Julian held out his hand with a frank exclamation of pleasure. He had recognised in Mr. Marston Loring a young man whom he had seen about incessantly during the past month, and who had excited a good deal of secret and boyish admiration in him by reason of a certain assumption of blasé cynicism with which an excellent society manner was just sufficiently seasoned to give it character. It was conventional character enough, but it was not to be expected that Julian should understand that.
“I’m awfully glad to meet you,” he said pleasantly. “I’ve known you by sight for ages!”
“And I you!” was the answer, spoken with a slight smile and a touch of cordiality which delighted Julian. “The pleasure is distinctly mutual.”
Marston Loring was not a good-looking young man; his features, indeed, would have been insignificant but for the presence of that spurious air of refinement which life in society usually produces; and for something more genuine, namely, a strength and resolution about the mould of his chin and the set of his thin lips which had won him a reputation for being “clever-looking” among the superficial observers of the social world. He was nine-and-twenty, but his face might have been the face of a man twenty years older—so entirely destitute was it of any of the gracious possibilities which should characterise early manhood. It was pale and lined, and worn with very ugly suggestiveness; and there were stories told about him, whispered and laughed at in many of the houses where he was received, which accounted amply for those lines. The pose, too, which it pleased him to adopt was that of elderly superiority to all the illusions and credulities of youth. Marston Loring was a man of whom it was vaguely but universally said that he had “got on so well!” Reduced to facts, this statement meant, primarily, that with no particular rights in that direction he had gradually worked his way into a position in society—a position the insecurity and unreality of which was known only to himself; and, secondarily, that by dint of influence, hard work—hard work was also part of his pose—and a certain amount of unscrupulousness, he was making money at the bar when most men dependent on their profession would have starved at it.

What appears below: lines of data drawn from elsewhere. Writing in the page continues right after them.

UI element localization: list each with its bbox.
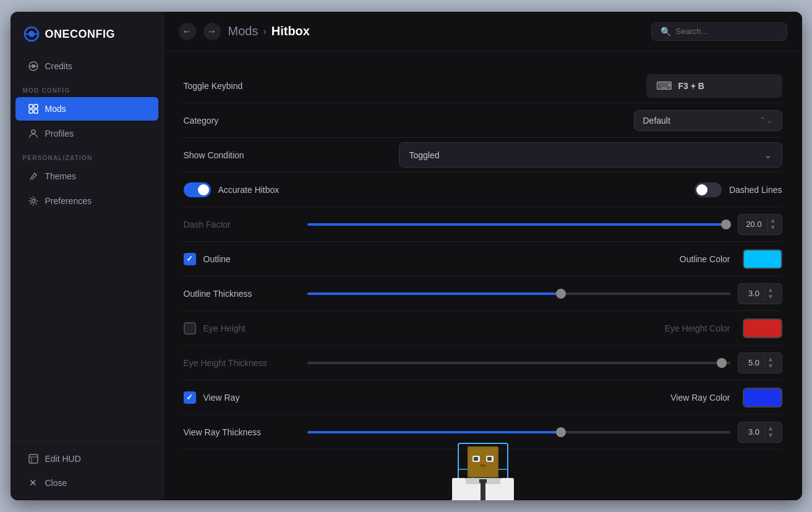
svg-rect-11: [34, 109, 38, 113]
dash-factor-row: Dash Factor 20.0 ▲ ▼: [184, 207, 782, 242]
svg-rect-10: [29, 109, 33, 113]
preferences-label: Preferences: [45, 196, 92, 206]
outline-pair: Outline: [184, 253, 483, 265]
preview-area: [184, 450, 782, 500]
accurate-hitbox-toggle[interactable]: [184, 182, 211, 197]
category-row: Category Default ⌃⌄: [184, 103, 782, 138]
mods-label: Mods: [45, 104, 66, 114]
svg-rect-8: [29, 105, 33, 108]
outline-checkbox[interactable]: [184, 253, 196, 265]
eye-height-thickness-control: 5.0 ▲ ▼: [307, 352, 782, 373]
sidebar-item-mods[interactable]: Mods: [15, 97, 158, 121]
eye-height-checkbox[interactable]: [184, 322, 196, 335]
logo-icon: [23, 25, 40, 43]
outline-thickness-value-box: 3.0 ▲ ▼: [738, 283, 782, 304]
outline-thickness-label: Outline Thickness: [184, 289, 307, 299]
dashed-lines-label: Dashed Lines: [729, 185, 782, 195]
app-window: ONECONFIG Credits MOD CONFIG: [11, 12, 802, 500]
svg-point-12: [32, 130, 35, 134]
show-condition-dropdown[interactable]: Toggled ⌄: [399, 142, 782, 168]
mod-config-section: MOD CONFIG: [11, 79, 163, 96]
dash-factor-arrows: ▲ ▼: [767, 216, 779, 232]
svg-rect-28: [487, 457, 492, 461]
eye-height-thickness-up-arrow[interactable]: ▲: [767, 356, 774, 362]
category-value: Default: [643, 116, 670, 126]
dashed-lines-pair: Dashed Lines: [483, 182, 782, 197]
back-button[interactable]: ←: [179, 23, 196, 40]
sidebar-item-themes[interactable]: Themes: [15, 164, 158, 188]
view-ray-label: View Ray: [203, 393, 240, 403]
dash-factor-up-arrow[interactable]: ▲: [770, 218, 776, 224]
view-ray-thickness-slider-row: 3.0 ▲ ▼: [307, 422, 782, 443]
view-ray-color-swatch[interactable]: [743, 388, 782, 407]
toggle-keybind-control: ⌨ F3 + B: [307, 74, 782, 98]
mods-icon: [28, 103, 39, 114]
content: Toggle Keybind ⌨ F3 + B Category Default…: [164, 51, 802, 500]
search-input[interactable]: [676, 27, 778, 36]
category-dropdown[interactable]: Default ⌃⌄: [634, 110, 782, 131]
outline-thickness-fill: [307, 292, 561, 295]
sidebar-item-credits[interactable]: Credits: [15, 54, 158, 78]
sidebar-item-edit-hud[interactable]: Edit HUD: [15, 447, 158, 471]
dash-factor-thumb[interactable]: [721, 220, 731, 229]
keybind-box[interactable]: ⌨ F3 + B: [646, 74, 782, 98]
category-label: Category: [184, 116, 307, 126]
accurate-hitbox-pair: Accurate Hitbox: [184, 182, 483, 197]
view-ray-color-pair: View Ray Color: [483, 388, 782, 407]
forward-button[interactable]: →: [203, 23, 221, 40]
toggle-keybind-label: Toggle Keybind: [184, 81, 307, 91]
eye-height-label: Eye Height: [203, 323, 246, 333]
svg-point-5: [32, 64, 35, 68]
view-ray-thickness-value: 3.0: [743, 427, 764, 437]
logo-text: ONECONFIG: [45, 28, 116, 41]
outline-color-swatch[interactable]: [743, 249, 782, 269]
eye-height-thickness-thumb[interactable]: [717, 358, 727, 368]
eye-height-thickness-track[interactable]: [307, 362, 730, 364]
view-ray-thickness-label: View Ray Thickness: [184, 427, 307, 437]
view-ray-checkbox[interactable]: [184, 391, 196, 404]
close-icon: ✕: [28, 477, 39, 489]
svg-rect-17: [29, 454, 38, 463]
view-ray-thickness-up-arrow[interactable]: ▲: [767, 425, 774, 432]
mc-preview-svg: [421, 425, 545, 500]
eye-height-row: Eye Height Eye Height Color: [184, 311, 782, 346]
eye-height-thickness-row: Eye Height Thickness 5.0 ▲ ▼: [184, 346, 782, 380]
sidebar-item-preferences[interactable]: Preferences: [15, 189, 158, 213]
themes-label: Themes: [45, 171, 77, 181]
outline-thickness-track[interactable]: [307, 292, 730, 295]
eye-height-color-swatch[interactable]: [743, 318, 782, 338]
sidebar-item-profiles[interactable]: Profiles: [15, 122, 158, 145]
view-ray-thickness-down-arrow[interactable]: ▼: [767, 432, 774, 438]
outline-thickness-up-arrow[interactable]: ▲: [767, 287, 774, 293]
show-condition-control: Toggled ⌄: [307, 142, 782, 168]
profiles-icon: [28, 128, 39, 139]
topbar: ← → Mods › Hitbox 🔍: [164, 12, 802, 51]
dash-factor-track[interactable]: [307, 223, 730, 226]
view-ray-thickness-thumb[interactable]: [556, 427, 566, 437]
show-condition-label: Show Condition: [184, 150, 307, 160]
eye-height-thickness-fill: [307, 362, 722, 364]
dash-factor-down-arrow[interactable]: ▼: [770, 224, 776, 231]
logo: ONECONFIG: [11, 12, 163, 54]
eye-height-thickness-label: Eye Height Thickness: [184, 358, 307, 368]
view-ray-thickness-value-box: 3.0 ▲ ▼: [738, 422, 782, 443]
dash-factor-value-box: 20.0 ▲ ▼: [738, 214, 782, 235]
breadcrumb-parent[interactable]: Mods: [228, 24, 259, 38]
eye-height-thickness-down-arrow[interactable]: ▼: [767, 363, 774, 369]
view-ray-thickness-arrows: ▲ ▼: [764, 424, 776, 440]
sidebar: ONECONFIG Credits MOD CONFIG: [11, 12, 164, 500]
personalization-section: PERSONALIZATION: [11, 146, 163, 164]
svg-rect-32: [481, 482, 485, 500]
category-control: Default ⌃⌄: [307, 110, 782, 131]
outline-label: Outline: [203, 254, 231, 264]
sidebar-item-close[interactable]: ✕ Close: [15, 471, 158, 495]
outline-thickness-down-arrow[interactable]: ▼: [767, 294, 774, 300]
outline-thickness-thumb[interactable]: [556, 289, 566, 299]
dashed-lines-toggle[interactable]: [694, 182, 722, 197]
outline-color-pair: Outline Color: [483, 249, 782, 269]
eye-height-pair: Eye Height: [184, 322, 483, 335]
dash-factor-value: 20.0: [741, 220, 766, 229]
search-box[interactable]: 🔍: [651, 22, 787, 41]
svg-rect-29: [480, 464, 486, 467]
svg-rect-9: [34, 105, 38, 108]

He had brown eyes, dull and curiously shallow-looking, but very keen and calculating, and they were even keener than usual as they gave Julian one quick look.
“I think we belong to the same profession?” he said with easy friendliness. “You are reading with Allardyce, are you not? A good man, Allardyce.”

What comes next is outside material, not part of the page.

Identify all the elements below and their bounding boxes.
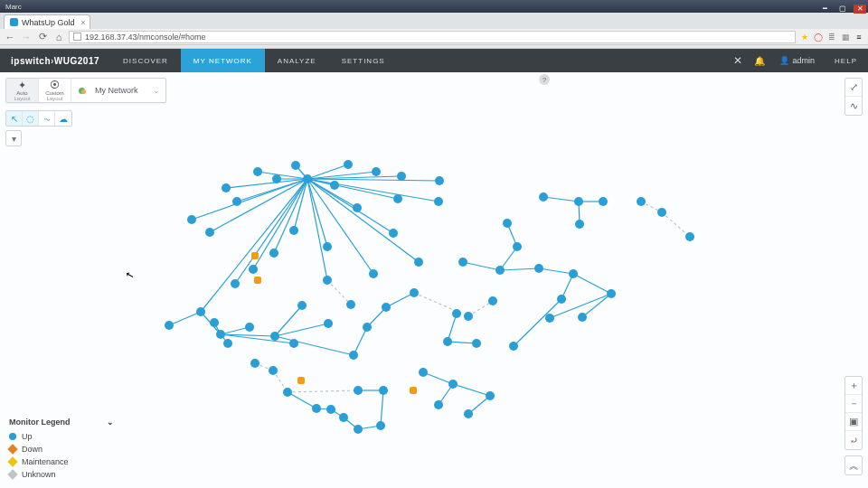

“So they tell me,” answered Julian, not a little impressed by the critical and experienced tone of the approbation. “I can’t say I’ve done much with him yet. One doesn’t do much at this time of year, you know.”
Loring smiled rather sardonically.
“That’s what it is to be a gentleman of independent fortune,” he said. “Some people have to burn the candle at both ends.”
The five minutes’ chat which ensued before the arrival of the fifth guest—a certain Lord Hesseltine, known only by sight to Julian—and the announcement of dinner, was just enough to create a regret in Julian’s mind when he found that he and his new acquaintance were seated on opposite sides of the table. Loring’s contribution to the general conversation throughout dinner, witty, cynical, and assured, completed his conquest, and when, on the subsequent adjournment of the party to the smoking-room, Loring strolled up to him, cigar in hand, the prospect of a tête-à-tête was greatly to Julian’s satisfaction.